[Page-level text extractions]
-----
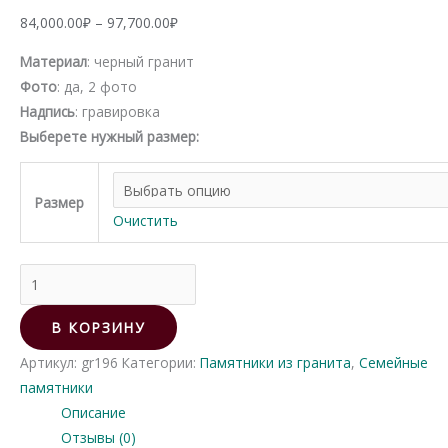
Диапазон
84,000.00
₽
–
97,700.00
₽
цен:
Материал
: черный гранит
84,000.00₽
Фото
: да, 2 фото
–
Надпись
: гравировка
97,700.00₽
Выберете нужный размер:
Размер
Очистить
Количество
товара
Памятник
В КОРЗИНУ
из
Артикул:
gr196
Категории:
Памятники из гранита
,
Семейные
гранита
памятники
196
Описание
Отзывы (0)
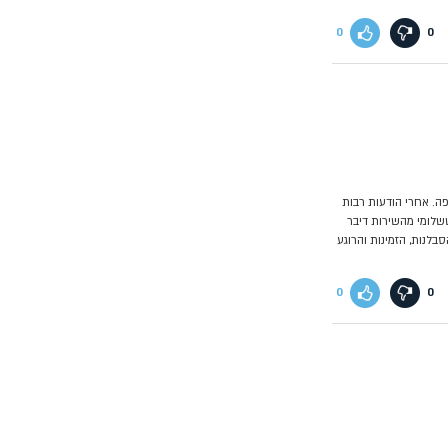
0
0
ה. אחרי הודעות רבות
שלומי מהשירות דיבר
בלנות, הזמינות והרוגע
0
0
-----
- _ABOUT THIS EXERCISE_:
Strip the images and return the remaining data exactly.

- _WRITTEN SOLUTION_:
Диапазон
84,000.00
₽
–
97,700.00
₽
цен:
Материал
: черный гранит
84,000.00₽
Фото
: да, 2 фото
–
Надпись
: гравировка
97,700.00₽
Выберете нужный размер:
Размер
Очистить
Количество
товара
Памятник
В КОРЗИНУ
из
Артикул:
gr196
Категории:
Памятники из гранита
,
Семейные
гранита
памятники
196
Описание
Отзывы (0)
0
0
ה. אחרי הודעות רבות
שלומי מהשירות דיבר
בלנות, הזמינות והרוגע
0
0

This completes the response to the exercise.